The conversion of classes to online formats in the wake of COVID-19 measures may have disrupted normal routines and curtailed study groups for some but not for Joey and Annastasia Weitzel, psychology majors at Stan State’s Stockton campus.
The mother-daughter pair, except for ending their trips from their Tracy home to Stockton, continue to buzz along as they always have.
The two transferred to Stan State from San Joaquin Delta College together in fall 2019, and have taken the same classes during their first two semesters as Warriors. Naturally, they’re their own study group.
When they graduate, hopefully in the spring of 2021, their paths will diverge. Joey wants to pursue a master’s degree in social work. Annastasia hopes to earn a doctorate with an eye toward becoming a marriage and family counselor.
It’s a dream that she’s held from the time she graduated from Delta Charter High School, an online program, in 2015.
“All through school I wanted to be a photojournalist for National Geographic,” the 23-year-old Annastasia said. “For my senior project I started looking into what jobs were available, I realized that wasn’t going to be feasible and started looking into other options. I took a psychology class my junior year of high school and I really enjoyed it and thought it was really interesting. I was really good at it. I always wanted to help people, so it felt like a good fit.”
Joey had always wanted to go to college, but she had her first child at 19 and spent 11 years homeschooling her children. After many moves with a husband in the military and raising four children, she found herself settled, and with time to commit to college, joined Annastasia at Delta College in fall 2015. She thought she wanted to become a teacher.
Mother and daughter, always close, were suddenly freshmen together.
“I felt welcome,” Joey said. “I sort of thought I’d feel out of place, that everyone would be so young, but at Delta there are a lot of non-traditional students.”

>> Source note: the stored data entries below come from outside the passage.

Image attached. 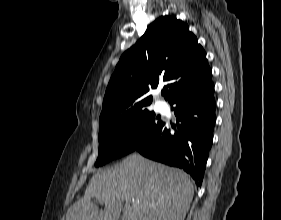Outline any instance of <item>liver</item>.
Instances as JSON below:
<instances>
[{"label": "liver", "instance_id": "6515ba94", "mask_svg": "<svg viewBox=\"0 0 281 220\" xmlns=\"http://www.w3.org/2000/svg\"><path fill=\"white\" fill-rule=\"evenodd\" d=\"M193 195V183L184 171L131 154L91 178L66 220H118L121 212L122 220H184ZM93 197L104 209H98Z\"/></svg>", "mask_w": 281, "mask_h": 220}]
</instances>
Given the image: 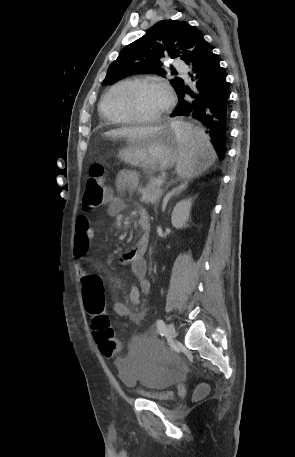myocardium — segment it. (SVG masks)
I'll list each match as a JSON object with an SVG mask.
<instances>
[{
  "instance_id": "f54148a6",
  "label": "myocardium",
  "mask_w": 295,
  "mask_h": 457,
  "mask_svg": "<svg viewBox=\"0 0 295 457\" xmlns=\"http://www.w3.org/2000/svg\"><path fill=\"white\" fill-rule=\"evenodd\" d=\"M150 86H160L164 87V85L157 80L152 79H138L131 81L127 84L119 93L118 101L120 104L121 109L124 111L126 115H128L134 122L138 123H155L160 121L162 118L166 116L171 108V101L167 103L164 110L156 116L146 117L140 115L135 107H134V95L135 93L145 87Z\"/></svg>"
}]
</instances>
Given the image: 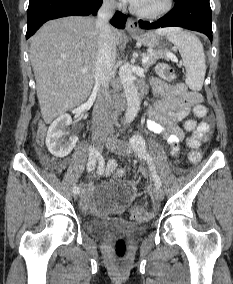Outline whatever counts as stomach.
Masks as SVG:
<instances>
[{
	"label": "stomach",
	"mask_w": 233,
	"mask_h": 284,
	"mask_svg": "<svg viewBox=\"0 0 233 284\" xmlns=\"http://www.w3.org/2000/svg\"><path fill=\"white\" fill-rule=\"evenodd\" d=\"M135 40L142 43L146 47L154 50H161V39L157 32L147 31L131 35Z\"/></svg>",
	"instance_id": "stomach-1"
}]
</instances>
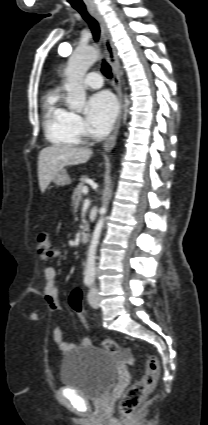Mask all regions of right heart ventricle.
<instances>
[{
  "label": "right heart ventricle",
  "instance_id": "e07e8e85",
  "mask_svg": "<svg viewBox=\"0 0 208 425\" xmlns=\"http://www.w3.org/2000/svg\"><path fill=\"white\" fill-rule=\"evenodd\" d=\"M73 113L67 109L58 92L49 93L43 103V126L49 142L58 146H75L79 137L75 134L71 120Z\"/></svg>",
  "mask_w": 208,
  "mask_h": 425
}]
</instances>
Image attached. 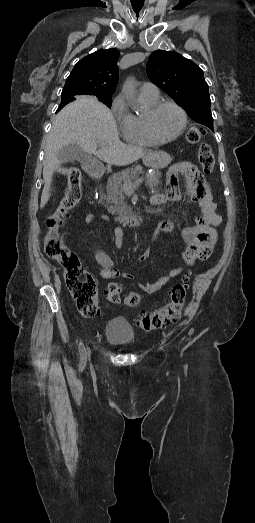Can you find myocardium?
I'll use <instances>...</instances> for the list:
<instances>
[{"label":"myocardium","instance_id":"1","mask_svg":"<svg viewBox=\"0 0 255 523\" xmlns=\"http://www.w3.org/2000/svg\"><path fill=\"white\" fill-rule=\"evenodd\" d=\"M164 106L174 107L181 116V126H180L178 132L169 138L159 137L155 133L154 128H153V117L157 113V111ZM186 125H187V116H186L185 111L183 110L182 107H180L178 104H176L175 102H172V101H158L155 105L151 106L148 109L147 113L144 116L145 130H146L147 134L151 137V139L153 141H155L156 143H169V142L176 140L183 134V132L186 128Z\"/></svg>","mask_w":255,"mask_h":523}]
</instances>
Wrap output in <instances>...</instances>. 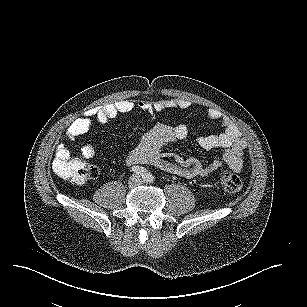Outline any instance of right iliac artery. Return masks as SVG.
I'll return each mask as SVG.
<instances>
[{"instance_id":"obj_1","label":"right iliac artery","mask_w":307,"mask_h":307,"mask_svg":"<svg viewBox=\"0 0 307 307\" xmlns=\"http://www.w3.org/2000/svg\"><path fill=\"white\" fill-rule=\"evenodd\" d=\"M131 171L137 175L142 176L143 179L148 176L146 169H144L143 167L134 166L131 168Z\"/></svg>"}]
</instances>
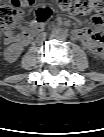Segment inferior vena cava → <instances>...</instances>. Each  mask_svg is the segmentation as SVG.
Instances as JSON below:
<instances>
[{"mask_svg": "<svg viewBox=\"0 0 104 137\" xmlns=\"http://www.w3.org/2000/svg\"><path fill=\"white\" fill-rule=\"evenodd\" d=\"M38 42L42 45H45L48 42V37L46 35H40L38 37Z\"/></svg>", "mask_w": 104, "mask_h": 137, "instance_id": "inferior-vena-cava-1", "label": "inferior vena cava"}]
</instances>
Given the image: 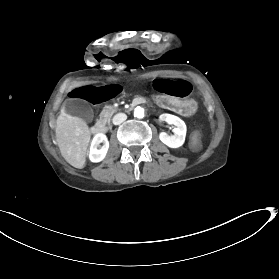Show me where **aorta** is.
Returning a JSON list of instances; mask_svg holds the SVG:
<instances>
[{"label":"aorta","mask_w":279,"mask_h":279,"mask_svg":"<svg viewBox=\"0 0 279 279\" xmlns=\"http://www.w3.org/2000/svg\"><path fill=\"white\" fill-rule=\"evenodd\" d=\"M134 116L137 118H143L144 117V108L138 106L134 109Z\"/></svg>","instance_id":"obj_1"}]
</instances>
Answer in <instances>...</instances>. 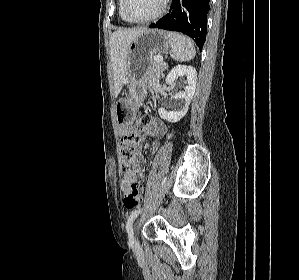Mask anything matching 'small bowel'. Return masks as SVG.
Wrapping results in <instances>:
<instances>
[{"instance_id":"1","label":"small bowel","mask_w":299,"mask_h":280,"mask_svg":"<svg viewBox=\"0 0 299 280\" xmlns=\"http://www.w3.org/2000/svg\"><path fill=\"white\" fill-rule=\"evenodd\" d=\"M146 128V133H142L141 136H137L138 141L135 147V153L132 160L131 167L128 169H123V178L121 181V188L126 193L130 190L133 183L142 179L144 174L142 172L141 163L144 161V156L142 154L141 142L148 137L164 136L166 134V127L162 121L156 118H150L149 124ZM131 131L130 127L123 128V135H129ZM160 144L158 142L154 143L152 146V152H158Z\"/></svg>"}]
</instances>
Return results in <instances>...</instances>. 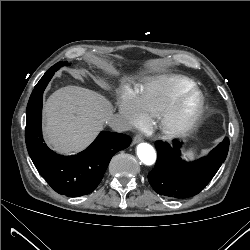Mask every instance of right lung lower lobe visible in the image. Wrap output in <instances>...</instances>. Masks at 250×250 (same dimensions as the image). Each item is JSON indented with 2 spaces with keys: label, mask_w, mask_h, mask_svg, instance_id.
Here are the masks:
<instances>
[{
  "label": "right lung lower lobe",
  "mask_w": 250,
  "mask_h": 250,
  "mask_svg": "<svg viewBox=\"0 0 250 250\" xmlns=\"http://www.w3.org/2000/svg\"><path fill=\"white\" fill-rule=\"evenodd\" d=\"M58 69L52 66L35 86L26 111L25 139L28 153L40 175L59 194L78 197L91 193L100 183L115 153L127 148L131 138L125 134L102 131L84 151L62 156L44 143L41 130L42 97Z\"/></svg>",
  "instance_id": "98d812e1"
}]
</instances>
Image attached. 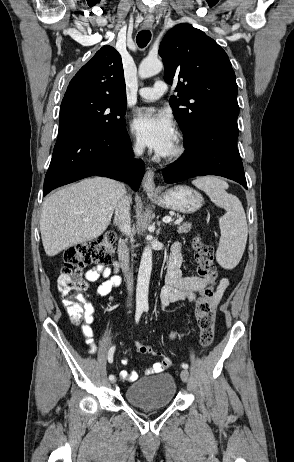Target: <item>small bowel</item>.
<instances>
[{"instance_id": "obj_1", "label": "small bowel", "mask_w": 294, "mask_h": 462, "mask_svg": "<svg viewBox=\"0 0 294 462\" xmlns=\"http://www.w3.org/2000/svg\"><path fill=\"white\" fill-rule=\"evenodd\" d=\"M182 247L179 242L172 245L171 254L167 266L165 276V286L162 288L159 296L161 308H165L168 305L178 301H189L195 302L198 293L204 288L205 280L200 276H184L181 272V266L183 263ZM118 264L114 263L113 267L107 265H97L92 269L88 270L85 274V278L88 282H98L96 297H103L108 295L113 288L120 286L122 278L116 273ZM229 286V280L222 278L216 289L215 303L217 304L221 299L224 291ZM84 306V323L81 326V332L83 339L87 345L89 353H95L97 346L94 341V332L91 324L94 320L95 306L92 302L83 300ZM175 333H171L170 337L174 338ZM147 347L144 345L137 344V349L140 353H147ZM123 364L127 363V360H122ZM170 360L164 357L161 361L154 363L152 366L145 369L146 375L160 373L170 367ZM136 371L122 370L120 372V378L125 381H135L138 378Z\"/></svg>"}]
</instances>
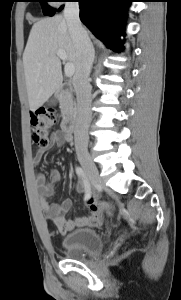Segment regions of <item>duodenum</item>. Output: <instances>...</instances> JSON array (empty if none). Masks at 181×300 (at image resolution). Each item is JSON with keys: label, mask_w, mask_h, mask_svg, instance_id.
Wrapping results in <instances>:
<instances>
[{"label": "duodenum", "mask_w": 181, "mask_h": 300, "mask_svg": "<svg viewBox=\"0 0 181 300\" xmlns=\"http://www.w3.org/2000/svg\"><path fill=\"white\" fill-rule=\"evenodd\" d=\"M70 83H63L54 93L56 98H59L62 94H64L67 90L71 88ZM79 116V112L76 111L67 115L63 121V129L68 134H73L76 130L77 119Z\"/></svg>", "instance_id": "410a0bca"}]
</instances>
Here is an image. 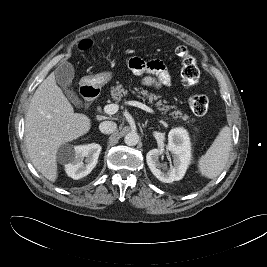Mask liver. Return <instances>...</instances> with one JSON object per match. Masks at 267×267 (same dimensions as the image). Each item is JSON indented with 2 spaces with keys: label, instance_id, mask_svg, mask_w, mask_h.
<instances>
[{
  "label": "liver",
  "instance_id": "obj_1",
  "mask_svg": "<svg viewBox=\"0 0 267 267\" xmlns=\"http://www.w3.org/2000/svg\"><path fill=\"white\" fill-rule=\"evenodd\" d=\"M91 128V120L75 113L52 72L36 89L25 118V142L34 167L49 181L58 177L57 151Z\"/></svg>",
  "mask_w": 267,
  "mask_h": 267
}]
</instances>
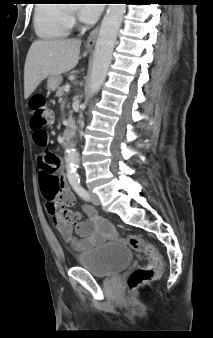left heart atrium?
I'll list each match as a JSON object with an SVG mask.
<instances>
[{"mask_svg": "<svg viewBox=\"0 0 213 338\" xmlns=\"http://www.w3.org/2000/svg\"><path fill=\"white\" fill-rule=\"evenodd\" d=\"M102 10V5H91V4H84L81 6L80 10V17L85 22H94L96 21Z\"/></svg>", "mask_w": 213, "mask_h": 338, "instance_id": "39dd6f15", "label": "left heart atrium"}]
</instances>
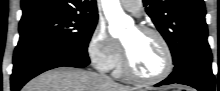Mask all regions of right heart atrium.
<instances>
[{
	"mask_svg": "<svg viewBox=\"0 0 220 91\" xmlns=\"http://www.w3.org/2000/svg\"><path fill=\"white\" fill-rule=\"evenodd\" d=\"M86 48L91 62L100 70H111L120 60V43L108 33L102 22L95 25L88 38Z\"/></svg>",
	"mask_w": 220,
	"mask_h": 91,
	"instance_id": "obj_1",
	"label": "right heart atrium"
}]
</instances>
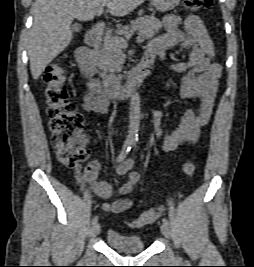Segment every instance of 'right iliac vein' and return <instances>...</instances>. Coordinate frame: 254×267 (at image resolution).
Wrapping results in <instances>:
<instances>
[{
  "label": "right iliac vein",
  "instance_id": "right-iliac-vein-1",
  "mask_svg": "<svg viewBox=\"0 0 254 267\" xmlns=\"http://www.w3.org/2000/svg\"><path fill=\"white\" fill-rule=\"evenodd\" d=\"M99 233H100V224L96 222L92 226L91 235L92 236H97Z\"/></svg>",
  "mask_w": 254,
  "mask_h": 267
}]
</instances>
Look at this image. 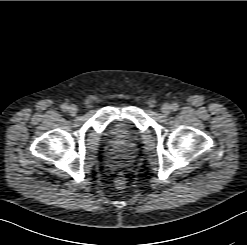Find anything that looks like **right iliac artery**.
Listing matches in <instances>:
<instances>
[{"instance_id": "right-iliac-artery-1", "label": "right iliac artery", "mask_w": 247, "mask_h": 245, "mask_svg": "<svg viewBox=\"0 0 247 245\" xmlns=\"http://www.w3.org/2000/svg\"><path fill=\"white\" fill-rule=\"evenodd\" d=\"M68 108H69V106H68L66 103H64V104L61 105V109H62V111H64V112L67 111Z\"/></svg>"}]
</instances>
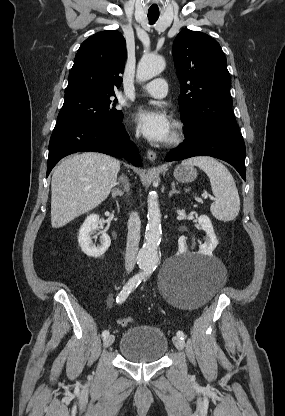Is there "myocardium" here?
Returning a JSON list of instances; mask_svg holds the SVG:
<instances>
[{
	"mask_svg": "<svg viewBox=\"0 0 285 416\" xmlns=\"http://www.w3.org/2000/svg\"><path fill=\"white\" fill-rule=\"evenodd\" d=\"M179 139H180V133H179V130L176 129L174 131L171 139L169 140V144H171V145L176 144V143H178Z\"/></svg>",
	"mask_w": 285,
	"mask_h": 416,
	"instance_id": "1",
	"label": "myocardium"
}]
</instances>
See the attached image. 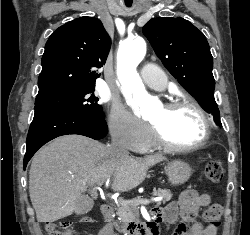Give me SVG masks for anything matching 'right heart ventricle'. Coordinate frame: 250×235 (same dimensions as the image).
I'll return each instance as SVG.
<instances>
[{"instance_id": "right-heart-ventricle-1", "label": "right heart ventricle", "mask_w": 250, "mask_h": 235, "mask_svg": "<svg viewBox=\"0 0 250 235\" xmlns=\"http://www.w3.org/2000/svg\"><path fill=\"white\" fill-rule=\"evenodd\" d=\"M157 148V144L154 139L151 137L148 144L143 148L144 151H150Z\"/></svg>"}]
</instances>
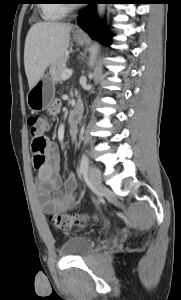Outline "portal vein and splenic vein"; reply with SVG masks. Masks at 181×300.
Listing matches in <instances>:
<instances>
[{
    "label": "portal vein and splenic vein",
    "mask_w": 181,
    "mask_h": 300,
    "mask_svg": "<svg viewBox=\"0 0 181 300\" xmlns=\"http://www.w3.org/2000/svg\"><path fill=\"white\" fill-rule=\"evenodd\" d=\"M73 73L72 69H66L62 74V79L66 80L68 79Z\"/></svg>",
    "instance_id": "portal-vein-and-splenic-vein-1"
}]
</instances>
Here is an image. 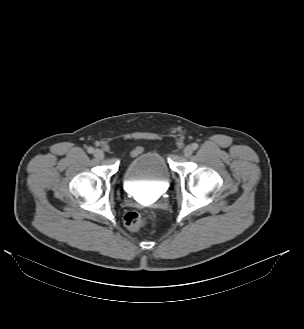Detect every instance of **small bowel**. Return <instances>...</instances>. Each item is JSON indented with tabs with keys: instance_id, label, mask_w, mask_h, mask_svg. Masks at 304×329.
Masks as SVG:
<instances>
[{
	"instance_id": "c3829d8e",
	"label": "small bowel",
	"mask_w": 304,
	"mask_h": 329,
	"mask_svg": "<svg viewBox=\"0 0 304 329\" xmlns=\"http://www.w3.org/2000/svg\"><path fill=\"white\" fill-rule=\"evenodd\" d=\"M141 152V148H136L133 152H132V156H136Z\"/></svg>"
}]
</instances>
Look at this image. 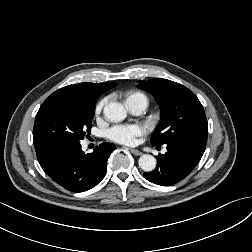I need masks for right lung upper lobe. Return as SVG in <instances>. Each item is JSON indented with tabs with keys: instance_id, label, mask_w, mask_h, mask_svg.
<instances>
[{
	"instance_id": "obj_1",
	"label": "right lung upper lobe",
	"mask_w": 252,
	"mask_h": 252,
	"mask_svg": "<svg viewBox=\"0 0 252 252\" xmlns=\"http://www.w3.org/2000/svg\"><path fill=\"white\" fill-rule=\"evenodd\" d=\"M117 86V83H79L68 85L52 93V97H67L96 103L101 94Z\"/></svg>"
}]
</instances>
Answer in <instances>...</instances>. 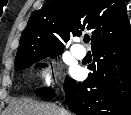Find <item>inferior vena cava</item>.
Listing matches in <instances>:
<instances>
[{"label":"inferior vena cava","instance_id":"1","mask_svg":"<svg viewBox=\"0 0 131 115\" xmlns=\"http://www.w3.org/2000/svg\"><path fill=\"white\" fill-rule=\"evenodd\" d=\"M61 115H67V112H66V110H64V109H61Z\"/></svg>","mask_w":131,"mask_h":115}]
</instances>
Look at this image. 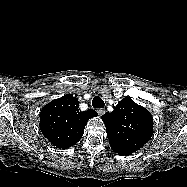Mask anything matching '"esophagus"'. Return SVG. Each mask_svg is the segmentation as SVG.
Segmentation results:
<instances>
[{
  "label": "esophagus",
  "mask_w": 187,
  "mask_h": 187,
  "mask_svg": "<svg viewBox=\"0 0 187 187\" xmlns=\"http://www.w3.org/2000/svg\"><path fill=\"white\" fill-rule=\"evenodd\" d=\"M97 112H98V114H99L100 116H102V115L105 113V109H104V108H99V109L97 110Z\"/></svg>",
  "instance_id": "obj_1"
}]
</instances>
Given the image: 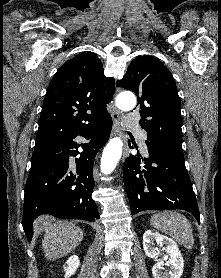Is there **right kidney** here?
<instances>
[{"label": "right kidney", "instance_id": "obj_1", "mask_svg": "<svg viewBox=\"0 0 221 278\" xmlns=\"http://www.w3.org/2000/svg\"><path fill=\"white\" fill-rule=\"evenodd\" d=\"M80 264L79 258L77 255H72L65 263L64 270H65V278H69L73 275L78 266Z\"/></svg>", "mask_w": 221, "mask_h": 278}]
</instances>
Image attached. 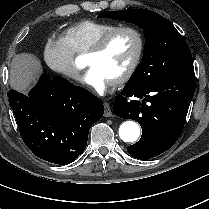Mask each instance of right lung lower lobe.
<instances>
[{
	"label": "right lung lower lobe",
	"instance_id": "98d812e1",
	"mask_svg": "<svg viewBox=\"0 0 209 209\" xmlns=\"http://www.w3.org/2000/svg\"><path fill=\"white\" fill-rule=\"evenodd\" d=\"M20 135L37 157L66 165L86 148L91 126L104 113L101 101L62 77L41 76L29 95L8 92Z\"/></svg>",
	"mask_w": 209,
	"mask_h": 209
}]
</instances>
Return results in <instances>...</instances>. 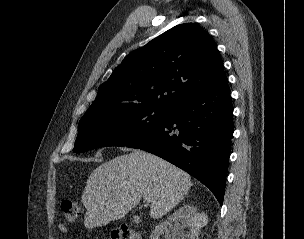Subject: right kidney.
<instances>
[{"instance_id":"ca27d5eb","label":"right kidney","mask_w":304,"mask_h":239,"mask_svg":"<svg viewBox=\"0 0 304 239\" xmlns=\"http://www.w3.org/2000/svg\"><path fill=\"white\" fill-rule=\"evenodd\" d=\"M206 223L205 215L198 214L194 206L184 204L156 226L150 239H158L163 232L165 239H198L200 229Z\"/></svg>"}]
</instances>
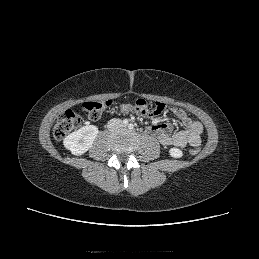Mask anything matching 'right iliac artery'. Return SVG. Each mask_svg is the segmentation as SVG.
Wrapping results in <instances>:
<instances>
[{"label": "right iliac artery", "mask_w": 259, "mask_h": 259, "mask_svg": "<svg viewBox=\"0 0 259 259\" xmlns=\"http://www.w3.org/2000/svg\"><path fill=\"white\" fill-rule=\"evenodd\" d=\"M128 123H129V122H128L127 119H124V120H123V124H124L125 126L128 125Z\"/></svg>", "instance_id": "82829eb1"}]
</instances>
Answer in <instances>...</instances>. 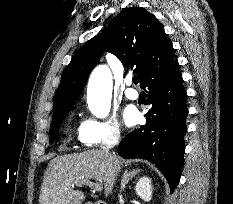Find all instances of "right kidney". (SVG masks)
<instances>
[{
	"mask_svg": "<svg viewBox=\"0 0 233 204\" xmlns=\"http://www.w3.org/2000/svg\"><path fill=\"white\" fill-rule=\"evenodd\" d=\"M135 191L141 199L149 202L152 199L151 179L145 176L141 177L136 184Z\"/></svg>",
	"mask_w": 233,
	"mask_h": 204,
	"instance_id": "ca27d5eb",
	"label": "right kidney"
}]
</instances>
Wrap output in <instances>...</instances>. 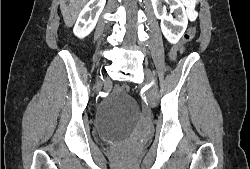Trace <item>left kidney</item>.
I'll use <instances>...</instances> for the list:
<instances>
[{
  "mask_svg": "<svg viewBox=\"0 0 250 169\" xmlns=\"http://www.w3.org/2000/svg\"><path fill=\"white\" fill-rule=\"evenodd\" d=\"M152 6L154 8L155 16L161 18V30L169 40V42H178L182 34H184L188 18L186 10L181 2V0H167L173 10H176L177 18H173L172 14H167L164 6H162V0H151ZM172 26H176L177 30H173Z\"/></svg>",
  "mask_w": 250,
  "mask_h": 169,
  "instance_id": "5707ae66",
  "label": "left kidney"
}]
</instances>
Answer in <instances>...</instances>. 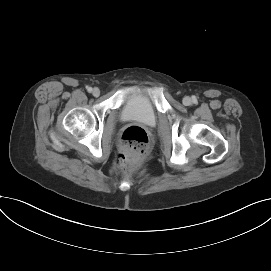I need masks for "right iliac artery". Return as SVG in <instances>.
<instances>
[{"instance_id":"1","label":"right iliac artery","mask_w":271,"mask_h":271,"mask_svg":"<svg viewBox=\"0 0 271 271\" xmlns=\"http://www.w3.org/2000/svg\"><path fill=\"white\" fill-rule=\"evenodd\" d=\"M87 91L88 92H92V88L91 87H87Z\"/></svg>"}]
</instances>
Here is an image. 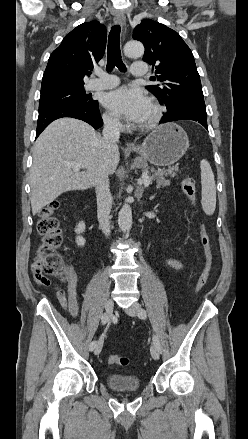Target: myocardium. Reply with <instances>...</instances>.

And Annastasia was fine sharing her college experience with her mom.
“It didn’t make that much of a difference to me,” Annastasia said. “We didn’t take too many classes together.”
But, after taking some classes, Joey “stopped feeling the draw toward education and I thought I could be more helpful in social work.”
She switched her major to psychology, and when the two completed their necessary units to transfer, easily moved onto Stan State’s Stockton Campus.
“The biggest reason we decided to go to Stanislaus from Delta is my youngest is still in high school, and we wanted to stay local,” Joey said. “And, I had a co-worker who graduated from Stan State, and she had a really good experience. She took most of her classes in Stockton and had a few in Turlock, which is a little bit more of a drive. The Stockton Campus works for us: the small campus and small classes.”
“All the classes we’ve been taking have been super interesting,” Annastasia said. “They’re helping me toward my goal of pursuing a doctorate. The classes often build on each other and material is reinforced. Each time it gets more in depth.”
The two have especially bonded with faculty member Garrick Garcia, whom they call an “exceptional educator and advisor.”
They’ve taken all their psychology classes in Stockton and supplemented them with some online courses in other disciplines, which Joey finds very helpful. Their college experience, admittedly, is not what one would think of as typical.
Pursing their college degrees in Stockton has been a good fit.
“Delta really helped me get situated and have a better understanding of what I wanted to take. Everybody there was super helpful,” Annastasia said. “It was such a smooth transition to Stan State from Delta. I’d recommend it for everyone.”
“My opinion is very similar,” Joey said. “I had a great experience at Delta and felt it’s a pretty smooth transition. A lot of what I learned in psychology classes at Delta laid a really good foundation for my classes at Stan State. I’m very happy at Stanislaus and would definitely recommend it.”